Holzschale Buche lackiert, Kunsthaar, 30x30x20 cm (LxBxH), © mara 2014
Inspiration
Herausragende Köpfe sind herausragende Repräsentanten einer Rahmenhandlung ihrer Zeit. Manche haben ihre Hochzeit erst nach ihrer Zeit, manche eine Tiefzeit nach ihrer Hochzeit. Allemal aber bleiben sie — im Rahmen.
Werk
<Nr39 Ein herausragender Kopf> ist ein weiteres Schaustück unvoreingenommener (Um-) Interpretation des Hochdeutschen ohne sprachhistorisches Korsett, eine heitere Travestie über herausragende Köpfe. Kunstsprech “outstanding art”.
Klassifikation
Ein Werk aus dem Werkraum Deutung
Bekanntgabe
Sep 2014 → Artikel Herausragend
Mottfeuer
Kommentar zum Werk Nr39
In dieser Zeit nun, die keineswegs und niemals und durch nichts zu definieren ist, kommst du, Kunstwerker mara, als künstlerisch schlafwandelnd Treffender mit deinem neusten Kunstwerk – gleichsam dem Kinde reinen Herzens und dem blinden Seher, die ja, wie wir alle, auch dem dümmsten Bauern und seiner grössten Kartoffel nahestehen.
Dieses Opus zeigt der unmittelbaren Wahrnehmung einen menschlichen Kopf, der, offensichtlich feinsäuberlich abgetrennt, in einem jener hübschen weissen Pfeilersockel, die dem Publikum als Basen etlicher deiner Werke bereits bekannt sind, derart eingegossen wurde, dass nurmehr das Schädeldach bzw. der sorgfältig gekämmte Haarschopf desselben sichtbar ist. Zur Überwindung aufsteigender Beklemmung, ausgelöst durch den beängstig perfekt und steril frisierten Skalp, hofft man, wenn auch vergebens, auf wenigstens eine vom Guss ausgelassene hübsch geschlaufte Strähne, die allerdings auch nur obszön an sowohl Adolf H. und Sophia L. denken liesse.
Ein um diese augenfällige Partie aus dem Sockel herausragender Kopf also; ein im eigentlichen Wortsinn echter PROMINENTER (lat: prominere=heraus-hervorragen)!

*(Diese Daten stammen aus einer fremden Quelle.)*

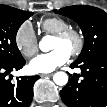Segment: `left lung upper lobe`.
I'll return each mask as SVG.
<instances>
[{
    "label": "left lung upper lobe",
    "mask_w": 107,
    "mask_h": 107,
    "mask_svg": "<svg viewBox=\"0 0 107 107\" xmlns=\"http://www.w3.org/2000/svg\"><path fill=\"white\" fill-rule=\"evenodd\" d=\"M76 21L84 35V47L77 58L82 62L98 53L107 51V13L86 5H74L54 10Z\"/></svg>",
    "instance_id": "obj_1"
}]
</instances>
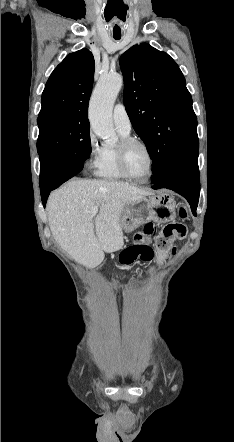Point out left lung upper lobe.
Here are the masks:
<instances>
[{"label":"left lung upper lobe","mask_w":234,"mask_h":442,"mask_svg":"<svg viewBox=\"0 0 234 442\" xmlns=\"http://www.w3.org/2000/svg\"><path fill=\"white\" fill-rule=\"evenodd\" d=\"M124 105L153 161L152 181L172 165L181 148L197 137V118L185 78L175 61L149 44L120 57Z\"/></svg>","instance_id":"5c2ea615"}]
</instances>
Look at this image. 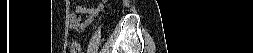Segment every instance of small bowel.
<instances>
[{
	"mask_svg": "<svg viewBox=\"0 0 253 53\" xmlns=\"http://www.w3.org/2000/svg\"><path fill=\"white\" fill-rule=\"evenodd\" d=\"M101 6L98 7H82L78 6L75 12L69 14V25L76 31L81 32L85 29L91 20L99 13Z\"/></svg>",
	"mask_w": 253,
	"mask_h": 53,
	"instance_id": "small-bowel-1",
	"label": "small bowel"
}]
</instances>
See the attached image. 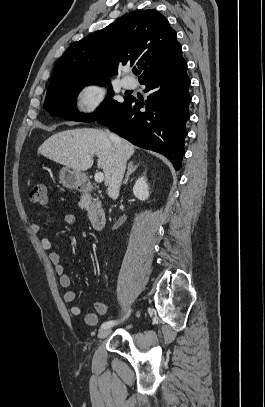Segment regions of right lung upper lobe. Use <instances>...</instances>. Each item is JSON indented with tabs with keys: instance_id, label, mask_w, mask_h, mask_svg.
<instances>
[{
	"instance_id": "right-lung-upper-lobe-1",
	"label": "right lung upper lobe",
	"mask_w": 265,
	"mask_h": 407,
	"mask_svg": "<svg viewBox=\"0 0 265 407\" xmlns=\"http://www.w3.org/2000/svg\"><path fill=\"white\" fill-rule=\"evenodd\" d=\"M176 38V32L158 11L129 13L73 43L57 61L50 85L108 80L101 74L114 75L119 63L138 66L142 71L140 81L182 52Z\"/></svg>"
}]
</instances>
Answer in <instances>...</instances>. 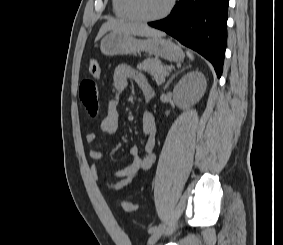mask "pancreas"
I'll return each mask as SVG.
<instances>
[{
  "instance_id": "pancreas-1",
  "label": "pancreas",
  "mask_w": 283,
  "mask_h": 245,
  "mask_svg": "<svg viewBox=\"0 0 283 245\" xmlns=\"http://www.w3.org/2000/svg\"><path fill=\"white\" fill-rule=\"evenodd\" d=\"M140 71L148 72L152 75L158 85L162 84L167 75L168 67L163 65L157 58H147L137 65Z\"/></svg>"
}]
</instances>
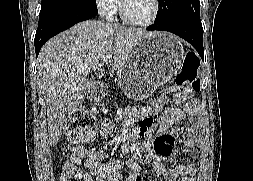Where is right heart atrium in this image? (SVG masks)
<instances>
[{"label": "right heart atrium", "instance_id": "right-heart-atrium-1", "mask_svg": "<svg viewBox=\"0 0 253 181\" xmlns=\"http://www.w3.org/2000/svg\"><path fill=\"white\" fill-rule=\"evenodd\" d=\"M98 14L105 20H112L120 9L119 0H94Z\"/></svg>", "mask_w": 253, "mask_h": 181}]
</instances>
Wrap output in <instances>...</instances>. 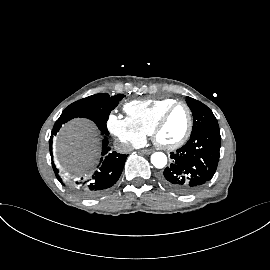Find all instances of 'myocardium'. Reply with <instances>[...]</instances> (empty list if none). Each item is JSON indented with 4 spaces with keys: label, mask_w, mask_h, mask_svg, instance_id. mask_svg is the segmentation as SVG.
Here are the masks:
<instances>
[{
    "label": "myocardium",
    "mask_w": 270,
    "mask_h": 270,
    "mask_svg": "<svg viewBox=\"0 0 270 270\" xmlns=\"http://www.w3.org/2000/svg\"><path fill=\"white\" fill-rule=\"evenodd\" d=\"M179 106H183L187 110V114H188L187 129H186L184 135L178 141H176L174 143H170V144L163 143L159 140V133H160L162 127L164 126V124L166 123L169 115L172 113V111L175 108H177ZM192 130H193V113H192L190 106L186 102L176 101L175 103L170 105L168 108H166L164 110V112L161 114V116L158 118V120L156 121V123L153 127L151 136H152L153 143L158 148H160L162 150H166V151H172V150H176V149L180 148L181 146H183L187 142V140L189 139V137L192 133Z\"/></svg>",
    "instance_id": "1"
}]
</instances>
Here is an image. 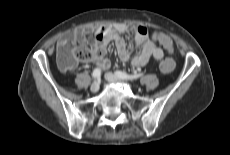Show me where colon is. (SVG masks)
<instances>
[{"mask_svg":"<svg viewBox=\"0 0 230 155\" xmlns=\"http://www.w3.org/2000/svg\"><path fill=\"white\" fill-rule=\"evenodd\" d=\"M100 50L93 51L88 47L71 46L70 44H60L56 53V61L61 69L71 70L77 62L92 60L95 54H100ZM175 62L171 58H164L160 62V69L164 73H171L175 69Z\"/></svg>","mask_w":230,"mask_h":155,"instance_id":"1","label":"colon"}]
</instances>
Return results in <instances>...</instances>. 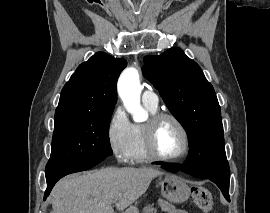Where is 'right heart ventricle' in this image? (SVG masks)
I'll return each instance as SVG.
<instances>
[{
	"instance_id": "obj_1",
	"label": "right heart ventricle",
	"mask_w": 270,
	"mask_h": 213,
	"mask_svg": "<svg viewBox=\"0 0 270 213\" xmlns=\"http://www.w3.org/2000/svg\"><path fill=\"white\" fill-rule=\"evenodd\" d=\"M145 108L151 113L154 114L157 112V107H151L144 103ZM143 140V125L133 124L132 125V141L129 151V161L131 163H145L150 161Z\"/></svg>"
}]
</instances>
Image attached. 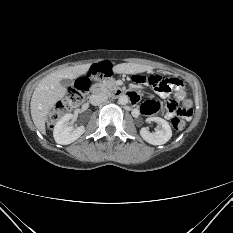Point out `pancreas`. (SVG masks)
Returning a JSON list of instances; mask_svg holds the SVG:
<instances>
[{"mask_svg": "<svg viewBox=\"0 0 233 233\" xmlns=\"http://www.w3.org/2000/svg\"><path fill=\"white\" fill-rule=\"evenodd\" d=\"M100 87L103 91H113L117 88L116 80L111 78L108 80H104L101 84Z\"/></svg>", "mask_w": 233, "mask_h": 233, "instance_id": "pancreas-1", "label": "pancreas"}]
</instances>
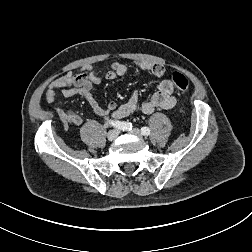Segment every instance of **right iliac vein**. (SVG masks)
I'll return each instance as SVG.
<instances>
[{"label":"right iliac vein","mask_w":252,"mask_h":252,"mask_svg":"<svg viewBox=\"0 0 252 252\" xmlns=\"http://www.w3.org/2000/svg\"><path fill=\"white\" fill-rule=\"evenodd\" d=\"M119 132L117 130H110L108 133H107V138L109 141H113L117 138Z\"/></svg>","instance_id":"1"}]
</instances>
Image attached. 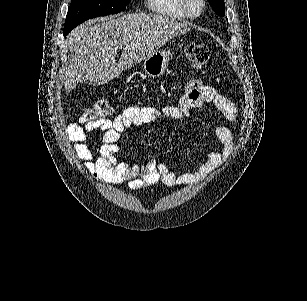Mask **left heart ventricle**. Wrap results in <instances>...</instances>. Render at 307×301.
<instances>
[{
  "label": "left heart ventricle",
  "mask_w": 307,
  "mask_h": 301,
  "mask_svg": "<svg viewBox=\"0 0 307 301\" xmlns=\"http://www.w3.org/2000/svg\"><path fill=\"white\" fill-rule=\"evenodd\" d=\"M195 12V7L192 6V9L190 10V13H194Z\"/></svg>",
  "instance_id": "left-heart-ventricle-1"
}]
</instances>
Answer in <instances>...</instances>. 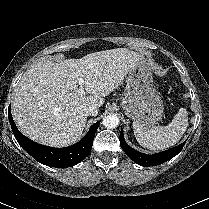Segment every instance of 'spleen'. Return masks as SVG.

Was immer du dir dabei gedacht hast bzw. in dir hast hochsteigen lassen, dein gigantischer Druckknopf, neudeutsch Buzzer, lädt unwillkürlich ein draufzuschlagen – ein Sadismus kultivierender Hau-den-Lukas zur Triebabfuhr nicht eingestandener Brutalität unsereiner: Spritzt beim Draufschlagen vielleicht sogar das Blut aus diesem klinisch sterilen Heintje-Scheitel oder verkünden wir mit unserem Schlag endlich den Dritten Weltkrieg, der zwar schon lange begonnen, aber gleich der vermeintlich keuschen Jungfrau, so tut, als wär er nicht längst schon im Verkehr?
Ein stetiger Konfirmanden-Mord, der da still, selbstverständlich und mit Präzision jene unangenehmsten, diffus Schönstes mit Hässlichstem verjinjangenden Assoziationen, gleich einer überparfümierten Teufelsperle schmerzhaft aus unserer seelischen Muschelschale herauskratzt.
In der Tat kann sich niemand vor der Wirkung dieses Dinges, eben dieses Prominenten, schützen und das soll ja auch so sein – klar ist diese Kunst, die mit sehr wenig sehr viel sagt, die als biedermännisches Klein-Werk, das Mottfeuer in uns so richtig nährt, eine durch Profession formierte Kunst, die des Auch- Psychiaters, der diesmal dem Nagel dieser nicht zu definierenden Zeit förmlich auf den Kopf getroffen hat.